Tuesday, 15 March 2011

So... What would YOU call it?

Just following on from my previous post about Australian green tea, and whether it should be called sencha or not - Jackie, for example, seems to feel NOT - but what more exciting name than just 'Australian green tea' could be used instead?

For example: Oolong tea grown in New Zealand is called Zealong... Apparently the tea is very good but I am afraid the name doesn't really work for me; it just sounds kind of silly.

Moreover, what if there were more than one kind of tea being produced? For example, green tea grown in Australia but processed as for longjing, chun mee, bi luo chun? Clearly just calling the whole lot 'Australian green tea' wouldn't cut it - you would need to differentiate somehow. Would 'Australian XYZ-style tea' be adequate? I am a bit less sure now than I was when I wrote the previous post.

What do you think?


  1. Thanks for drawing attention to the post on Sencha; I have something to say about that (which I posted there).

    I feel similarly about other styles of tea. Zealong is a brand name: it cannot legally be used to refer, in general, to other New Zealand oolong (and who knows? we may see other New Zealand oolong in coming years, especially if Zealong is successful--I'd like to see this happen, personally).

    The Chinese naming scheme works well for identifying both style and region. For example, you have Anxi Qi Lan and Wuyi Qi Lan, and you also may have varietals familiar to Anxi or Wuyi grown in Taiwan.
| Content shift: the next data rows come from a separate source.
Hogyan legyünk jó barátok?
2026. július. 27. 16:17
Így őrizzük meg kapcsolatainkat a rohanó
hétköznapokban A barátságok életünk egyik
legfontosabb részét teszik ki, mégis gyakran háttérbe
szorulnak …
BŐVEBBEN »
The same happens with Mao Feng and other green teas.

    Sometimes it's tricky...where do you draw the line? Upton Tea Imports solves this problem by identifying teas "in the style of Keemun" that are grown outside Anhui province. On RateTea.net I would classify these as Keemun, but I allow separate filtering for only Anhui Keemuns (or, for the purists, only those from Qimen county). I think the best results for everyone involve come when companies are clear and honest about where the tea is coming from.

    I do think though that as a general rule, if tea is assumed to originate from a particular location (i.e. with Keemun, Dragon Well, etc.), if the tea is produced outside of that reason, it is important to identify the region of origin of the tea.
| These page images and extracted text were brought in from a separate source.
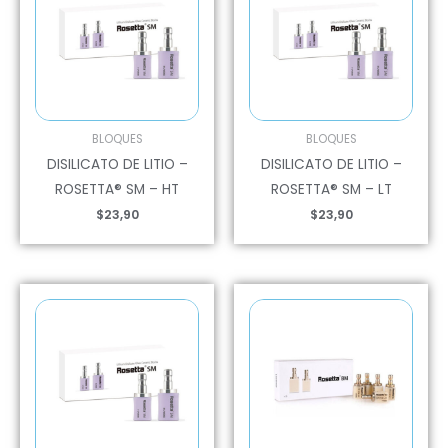
BLOQUES
BLOQUES
DISILICATO DE LITIO –
DISILICATO DE LITIO –
ROSETTA® SM – HT
ROSETTA® SM – LT
$
23,90
$
23,90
    I personally like the diversification of teas. For example, I've found that I love Ceylon greens, and I love Chun Mee. I found young hyson from Sri Lanka and I absolutely loved it!

  2. My opinion is that it is nice to have the name of the country or distriction from where the teas come from. Australian Green Tea is a very very simple name. And it does not really say where in Australia it comes from. But calling it Australian Victoria (Green) Tea for example I would think is nicer. Like Darjeeling Castleton for example. You know it is from Darjeeling and you know from the garden of Castleton. Guess you got the point I mean right?

  3. I think using the original name of the tea, or saying "(name of tea) style tea" for eg. long jing style tea is a good name. But I think there should always be disclosure of country of origin, location/name of the farm, date or season of harvest.


Thanks for taking the time to comment... I appreciate it!